La Vlaamse vereniging voor arts-specialisten in opleiding (VASO), équivalent néerlandophone de la DeMeFF, n’est pas tendre : « le rapport appuie du doigt sur quelques  points douloureux » écrit l’association dans un communiqué. « Nous demandons depuis des années une évaluation objective de la qualité de la formation. C’est ce qu’on voit faire dans les pays voisins mais cela n’existe pas chez nous » dit le président de la VASO, le Dr Jonas Brouwers. Pour lui, certains problèmes, telle la durée des heures de prestation, ne sont pas nouveaux. « Par exemple, près d’un médecin sur trois en formation dépasse la durée de prestation légale. Ou bien les besoins pratiques du service passent avant une formation de qualité et il n’y a pas de temps prévu pour la formation scientifique. Dans plus d’un cas sur dix, la supervision du médecin en formation est assurée par un autre médecin que le maître de stage. Et la liste des griefs est longue…  Le Dr Alexandre Nizet, de la Délégation des Médecins Francophone en Formation, dit être globalement d’accord avec la VASO. Il considère que ce rapport était nécessaire mais que les conclusions sont trop faibles. « C’est une première étape. Il faudra aller plus loin et mettre toutes ces choses à plat », nous dit-il. La Délégation prépare un communiqué qui devrait être diffusé très prochainement.  
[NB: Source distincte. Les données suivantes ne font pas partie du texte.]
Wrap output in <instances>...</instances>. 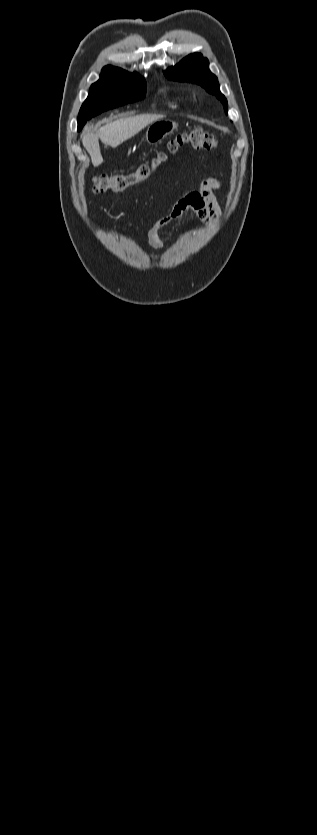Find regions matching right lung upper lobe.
Wrapping results in <instances>:
<instances>
[{
	"label": "right lung upper lobe",
	"instance_id": "1",
	"mask_svg": "<svg viewBox=\"0 0 317 835\" xmlns=\"http://www.w3.org/2000/svg\"><path fill=\"white\" fill-rule=\"evenodd\" d=\"M117 70H122V69H121V68H118V67L110 66V65L105 66V67L102 69V74H101L100 76H102V75H104V74L111 73V72H113V71H117Z\"/></svg>",
	"mask_w": 317,
	"mask_h": 835
}]
</instances>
Pour en revenir au rapport, celui-ci souligne lui aussi la nécessité de poursuivre le dialogue avec les acteurs de terrain. Ce travail est en cours : le Conseil supérieur des Médecins spécialistes et des médecins généralistes s’est déjà attelé à la tâche de rédiger une nouvelle mouture du cadre de formation. La Commission paritaire Médecins/Hôpitaux a demandé aux maîtres de stage de communiquer leur ressenti concernant les nouvelles conventions collectives. Les hôpitaux se penchent aussi sur la question et une enquête de l’ABSyM vient d’être lancée. Il en résultera sans nul doute que le rapport sera recadré. Alors il pourra servir de base à une vraie réforme de la formation. Et comme l’ont tweeté certains médecins « une bonne qualité de la formation, c’est aussi une bonne qualité des soins ».